Thank you for the help.

Krys109uk - I started following you but lost the concept about half way through - sorry - will definately read the linked site you posted though.....blimey I thought I was reasonably intelligent with a cambridge degree.....but time has obviously addled my brain

Sonoran Silkies - thank you for this I do understand your explanation....it is obviously basic enough for me to cope with....just

I am working on a chocolate gene characteristic so I grasp the silver/gold concept....

Right well they have to hatch first before any of this actually can be looked at in more depth!

Many thanks again!

 

[busylizzie]

Oooo one more combination I forgot!

What about:

Cockeral (S/S) + Hen (s/s or s/-) = results in.........?

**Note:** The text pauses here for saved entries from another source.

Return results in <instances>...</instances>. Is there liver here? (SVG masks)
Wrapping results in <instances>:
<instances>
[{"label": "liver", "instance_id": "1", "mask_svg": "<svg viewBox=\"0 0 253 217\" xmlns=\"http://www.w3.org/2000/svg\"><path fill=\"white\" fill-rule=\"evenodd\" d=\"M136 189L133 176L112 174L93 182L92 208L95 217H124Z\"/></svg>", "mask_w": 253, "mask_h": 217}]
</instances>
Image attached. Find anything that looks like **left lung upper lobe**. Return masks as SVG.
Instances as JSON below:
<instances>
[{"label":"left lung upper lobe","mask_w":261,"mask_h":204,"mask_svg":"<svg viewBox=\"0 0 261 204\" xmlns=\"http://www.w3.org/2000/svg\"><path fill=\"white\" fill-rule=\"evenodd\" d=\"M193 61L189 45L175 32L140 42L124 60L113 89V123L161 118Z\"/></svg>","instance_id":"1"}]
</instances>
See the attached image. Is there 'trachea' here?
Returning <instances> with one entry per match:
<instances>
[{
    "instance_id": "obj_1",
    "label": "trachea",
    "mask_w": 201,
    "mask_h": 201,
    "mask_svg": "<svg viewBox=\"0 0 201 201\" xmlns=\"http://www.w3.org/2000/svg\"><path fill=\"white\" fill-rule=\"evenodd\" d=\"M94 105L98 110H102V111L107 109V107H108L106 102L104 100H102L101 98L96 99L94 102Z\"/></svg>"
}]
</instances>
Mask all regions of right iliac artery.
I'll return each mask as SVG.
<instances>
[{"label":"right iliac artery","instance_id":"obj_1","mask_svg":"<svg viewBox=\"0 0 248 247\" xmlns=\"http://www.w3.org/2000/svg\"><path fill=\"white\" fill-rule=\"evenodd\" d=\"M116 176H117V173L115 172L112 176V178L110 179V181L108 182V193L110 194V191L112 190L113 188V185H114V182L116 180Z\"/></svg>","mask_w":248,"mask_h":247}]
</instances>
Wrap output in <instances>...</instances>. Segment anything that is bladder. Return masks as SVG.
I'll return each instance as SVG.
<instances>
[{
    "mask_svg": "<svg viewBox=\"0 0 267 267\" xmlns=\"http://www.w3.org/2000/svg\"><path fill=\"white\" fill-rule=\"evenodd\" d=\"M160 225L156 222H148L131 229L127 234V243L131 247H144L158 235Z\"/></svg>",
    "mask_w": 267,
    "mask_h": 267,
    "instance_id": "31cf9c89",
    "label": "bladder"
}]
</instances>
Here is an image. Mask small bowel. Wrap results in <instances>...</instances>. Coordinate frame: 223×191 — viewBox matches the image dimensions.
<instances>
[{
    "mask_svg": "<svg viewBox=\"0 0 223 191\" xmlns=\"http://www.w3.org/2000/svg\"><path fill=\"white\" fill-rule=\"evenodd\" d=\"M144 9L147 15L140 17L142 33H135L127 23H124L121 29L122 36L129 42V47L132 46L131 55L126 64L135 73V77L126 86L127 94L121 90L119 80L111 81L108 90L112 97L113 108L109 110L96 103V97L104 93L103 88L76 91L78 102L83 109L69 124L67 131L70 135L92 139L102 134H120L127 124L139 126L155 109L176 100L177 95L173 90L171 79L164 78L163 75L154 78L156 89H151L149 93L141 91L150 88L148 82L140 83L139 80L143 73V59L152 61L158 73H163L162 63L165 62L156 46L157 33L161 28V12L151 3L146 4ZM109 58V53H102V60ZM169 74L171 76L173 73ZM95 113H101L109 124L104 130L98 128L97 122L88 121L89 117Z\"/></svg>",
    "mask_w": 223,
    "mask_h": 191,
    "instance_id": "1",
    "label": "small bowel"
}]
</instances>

_______________________________

Basically, I have 6 eggs coming from:

Cockeral (S/S) + Hen1 (S/S) + Hen 2(s/s or s/- unknown)
ASSUMING that they are all fertilised and all hatch

what do you think is going to happen?

 

[Sonoran Silkies]

The hen cannot be S/S or s/s as she only has a single locus for the gene--the other chromosome is too short to carry any of the sex-linked genes.

With the sex-linked genes, the father indiscriminately provides one of his two genes to his progeny. If he has two of the same allele, they will all get that. If he has different alleles, then half will get one and the other half the other. Sex does not enter into the equation.

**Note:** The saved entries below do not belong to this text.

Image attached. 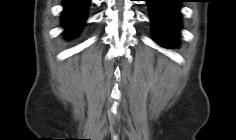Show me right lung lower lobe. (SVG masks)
<instances>
[{"label": "right lung lower lobe", "instance_id": "right-lung-lower-lobe-1", "mask_svg": "<svg viewBox=\"0 0 236 140\" xmlns=\"http://www.w3.org/2000/svg\"><path fill=\"white\" fill-rule=\"evenodd\" d=\"M90 0H64L62 22L68 36L80 31L86 20Z\"/></svg>", "mask_w": 236, "mask_h": 140}]
</instances>
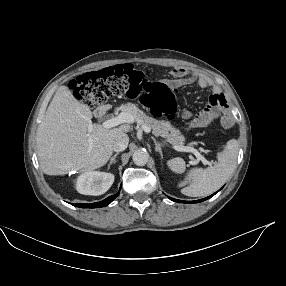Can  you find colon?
<instances>
[{
    "mask_svg": "<svg viewBox=\"0 0 286 286\" xmlns=\"http://www.w3.org/2000/svg\"><path fill=\"white\" fill-rule=\"evenodd\" d=\"M71 89L83 104L94 107L117 95L139 97L155 116L173 119L176 116L174 92L167 84L151 81L144 73L129 64L116 65L99 71L82 74L71 82ZM212 116L198 115L190 122H184L180 131L189 135L192 131H201L208 124L212 128L228 125L222 114Z\"/></svg>",
    "mask_w": 286,
    "mask_h": 286,
    "instance_id": "obj_1",
    "label": "colon"
}]
</instances>
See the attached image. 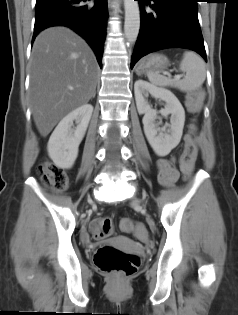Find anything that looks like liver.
Listing matches in <instances>:
<instances>
[{
    "label": "liver",
    "mask_w": 238,
    "mask_h": 315,
    "mask_svg": "<svg viewBox=\"0 0 238 315\" xmlns=\"http://www.w3.org/2000/svg\"><path fill=\"white\" fill-rule=\"evenodd\" d=\"M97 73L93 51L72 30L51 27L36 37L30 65V101L34 122L43 137L65 115L93 97Z\"/></svg>",
    "instance_id": "obj_1"
}]
</instances>
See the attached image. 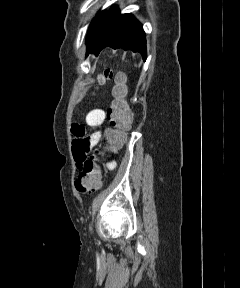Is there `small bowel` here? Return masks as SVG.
I'll return each mask as SVG.
<instances>
[{"mask_svg":"<svg viewBox=\"0 0 240 288\" xmlns=\"http://www.w3.org/2000/svg\"><path fill=\"white\" fill-rule=\"evenodd\" d=\"M106 113L103 109L95 108L90 110L85 117V125L91 128L100 127L105 121ZM86 126L74 123L71 127L73 135L72 152L78 168L81 170L82 164L87 159L89 151L96 146L101 139V131L88 134ZM108 169H113L115 163L108 164Z\"/></svg>","mask_w":240,"mask_h":288,"instance_id":"c3829d8e","label":"small bowel"}]
</instances>
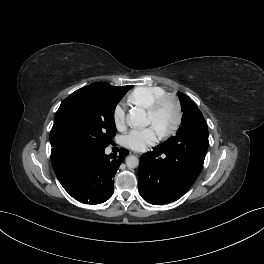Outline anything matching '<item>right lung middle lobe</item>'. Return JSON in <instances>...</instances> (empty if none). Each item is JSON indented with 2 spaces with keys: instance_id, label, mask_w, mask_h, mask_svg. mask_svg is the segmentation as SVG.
I'll use <instances>...</instances> for the list:
<instances>
[{
  "instance_id": "1",
  "label": "right lung middle lobe",
  "mask_w": 264,
  "mask_h": 264,
  "mask_svg": "<svg viewBox=\"0 0 264 264\" xmlns=\"http://www.w3.org/2000/svg\"><path fill=\"white\" fill-rule=\"evenodd\" d=\"M131 88L94 83L73 92L56 113L50 133L53 149L106 148L116 134L115 107Z\"/></svg>"
}]
</instances>
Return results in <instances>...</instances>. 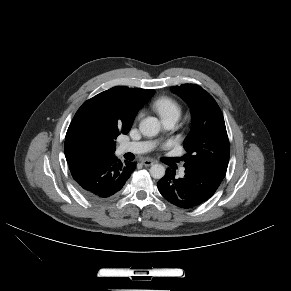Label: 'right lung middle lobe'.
Here are the masks:
<instances>
[{
    "mask_svg": "<svg viewBox=\"0 0 291 291\" xmlns=\"http://www.w3.org/2000/svg\"><path fill=\"white\" fill-rule=\"evenodd\" d=\"M81 136L94 154L114 153L118 134L96 125H88L81 130Z\"/></svg>",
    "mask_w": 291,
    "mask_h": 291,
    "instance_id": "obj_1",
    "label": "right lung middle lobe"
}]
</instances>
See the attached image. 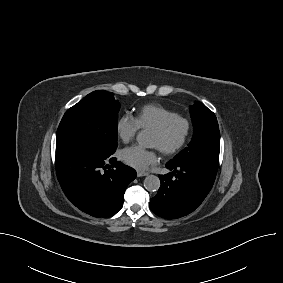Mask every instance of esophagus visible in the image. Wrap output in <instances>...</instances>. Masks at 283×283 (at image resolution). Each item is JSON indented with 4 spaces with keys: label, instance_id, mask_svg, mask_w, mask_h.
Wrapping results in <instances>:
<instances>
[{
    "label": "esophagus",
    "instance_id": "esophagus-1",
    "mask_svg": "<svg viewBox=\"0 0 283 283\" xmlns=\"http://www.w3.org/2000/svg\"><path fill=\"white\" fill-rule=\"evenodd\" d=\"M147 175H148V173H146V172H142V171L137 172L138 177H144V176H147Z\"/></svg>",
    "mask_w": 283,
    "mask_h": 283
}]
</instances>
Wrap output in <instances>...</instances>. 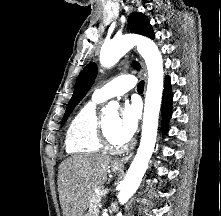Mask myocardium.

However, the mother has only one copy of the gene, and she will always provide that copy to her sons; her daughters will never inherit a sex-linked gene from her.

So,

Cockeral (S/S) + Hen (s/-) = 100% Sons (S/s), 100% daughters (S/-)

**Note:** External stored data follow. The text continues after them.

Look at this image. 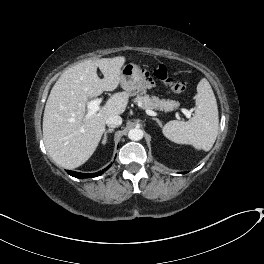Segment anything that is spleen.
<instances>
[{
    "label": "spleen",
    "mask_w": 264,
    "mask_h": 264,
    "mask_svg": "<svg viewBox=\"0 0 264 264\" xmlns=\"http://www.w3.org/2000/svg\"><path fill=\"white\" fill-rule=\"evenodd\" d=\"M218 107L213 90L203 78L197 85L196 109L188 121L172 120L166 123L162 132L166 138L178 143L189 144L196 149L209 151L218 135Z\"/></svg>",
    "instance_id": "3e777b00"
}]
</instances>
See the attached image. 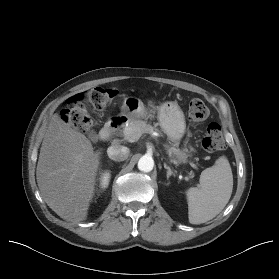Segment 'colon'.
<instances>
[{
  "label": "colon",
  "instance_id": "5ec220e1",
  "mask_svg": "<svg viewBox=\"0 0 279 279\" xmlns=\"http://www.w3.org/2000/svg\"><path fill=\"white\" fill-rule=\"evenodd\" d=\"M117 96V89L105 87H95L89 91L78 93L62 109L61 119L79 131L86 132L92 126L87 105L101 111L109 106ZM208 114V107L202 100L193 99L189 102L188 116L191 122H202ZM202 146L209 152L221 150L226 146L223 129L219 123L212 122L208 125Z\"/></svg>",
  "mask_w": 279,
  "mask_h": 279
}]
</instances>
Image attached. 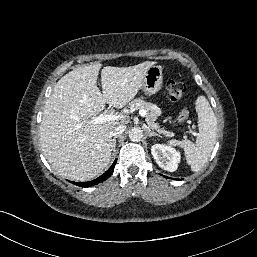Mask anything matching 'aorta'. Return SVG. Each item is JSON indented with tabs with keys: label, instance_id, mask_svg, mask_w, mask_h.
I'll use <instances>...</instances> for the list:
<instances>
[{
	"label": "aorta",
	"instance_id": "aorta-1",
	"mask_svg": "<svg viewBox=\"0 0 257 257\" xmlns=\"http://www.w3.org/2000/svg\"><path fill=\"white\" fill-rule=\"evenodd\" d=\"M143 137V131L140 127H134L129 132V139L133 142H138Z\"/></svg>",
	"mask_w": 257,
	"mask_h": 257
}]
</instances>
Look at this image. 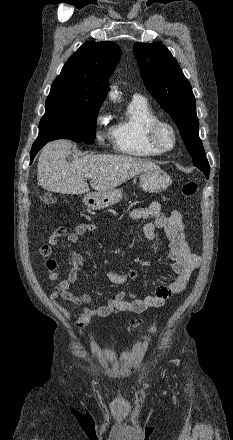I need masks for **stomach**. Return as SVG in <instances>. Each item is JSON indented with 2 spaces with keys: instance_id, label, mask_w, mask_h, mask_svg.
Segmentation results:
<instances>
[{
  "instance_id": "obj_1",
  "label": "stomach",
  "mask_w": 233,
  "mask_h": 440,
  "mask_svg": "<svg viewBox=\"0 0 233 440\" xmlns=\"http://www.w3.org/2000/svg\"><path fill=\"white\" fill-rule=\"evenodd\" d=\"M172 183L171 177L161 169L145 171L140 176L141 188L150 193L166 190ZM121 189L113 188L104 192H93L84 196V204L92 210H101L122 200Z\"/></svg>"
}]
</instances>
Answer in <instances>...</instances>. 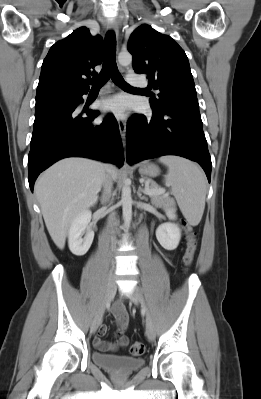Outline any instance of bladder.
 <instances>
[{
    "instance_id": "31cf9c89",
    "label": "bladder",
    "mask_w": 261,
    "mask_h": 399,
    "mask_svg": "<svg viewBox=\"0 0 261 399\" xmlns=\"http://www.w3.org/2000/svg\"><path fill=\"white\" fill-rule=\"evenodd\" d=\"M92 360L104 370L115 374H133L144 365L143 358L116 354L107 355L97 351L92 352Z\"/></svg>"
}]
</instances>
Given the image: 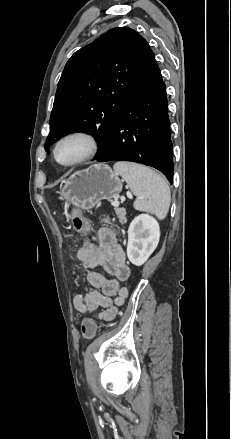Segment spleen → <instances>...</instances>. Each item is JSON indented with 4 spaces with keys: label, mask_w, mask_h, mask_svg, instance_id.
I'll return each mask as SVG.
<instances>
[{
    "label": "spleen",
    "mask_w": 231,
    "mask_h": 439,
    "mask_svg": "<svg viewBox=\"0 0 231 439\" xmlns=\"http://www.w3.org/2000/svg\"><path fill=\"white\" fill-rule=\"evenodd\" d=\"M114 171L128 184L136 196L134 208L150 212L162 220L170 207V189L166 180L157 172L130 162H118Z\"/></svg>",
    "instance_id": "spleen-1"
}]
</instances>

Let's change that to choc:

Cockeral (Choc+/Choc+) + Hen (choc/-) = 100% Sons (Choc+/choc), 100% daughters (Choc+/-)

Not-choc cockerel + choc hen = Sons who carry choc, but it is not visible, daughters who do not carry choc. All offspring will appear black (assuming that that is the base colour).

 

[catwalk]

It's the opposite of humans, where females are XX and males are XY. There is nothing on the X that matches the Y, so whatever is on the X chromosome is expressed in males of our species. In females, the two genes on the X's have to work together to determine the expression of the gene.

In chickens, roosters have ZZ and hens are WZ. The sex- link gene on the hen has no partner, so whatever it is is expressed.

 

[Henk69]

I made a little something:

[URL]http://kippenjungle.nl/kruisingFlexNoPic.html?MODULE=kruisingFlexNoPic.html&DATA=S;Sexlinked recessive;;F;na/;JPG;0,G;Choc;Chocolate;S;,A;Choc;Choc+;S;Black;D;;W;,A;Choc;choc;S;Chocolate;R;;;[/url]

Click "punnet square" to also see split-info

 

[busylizzie]

Thanks for all the help.......my head is spinning a little still
but totally love the calculator!! thanks Henk69!!

Need to do some serious studying to grasp all the different terminology and concepts.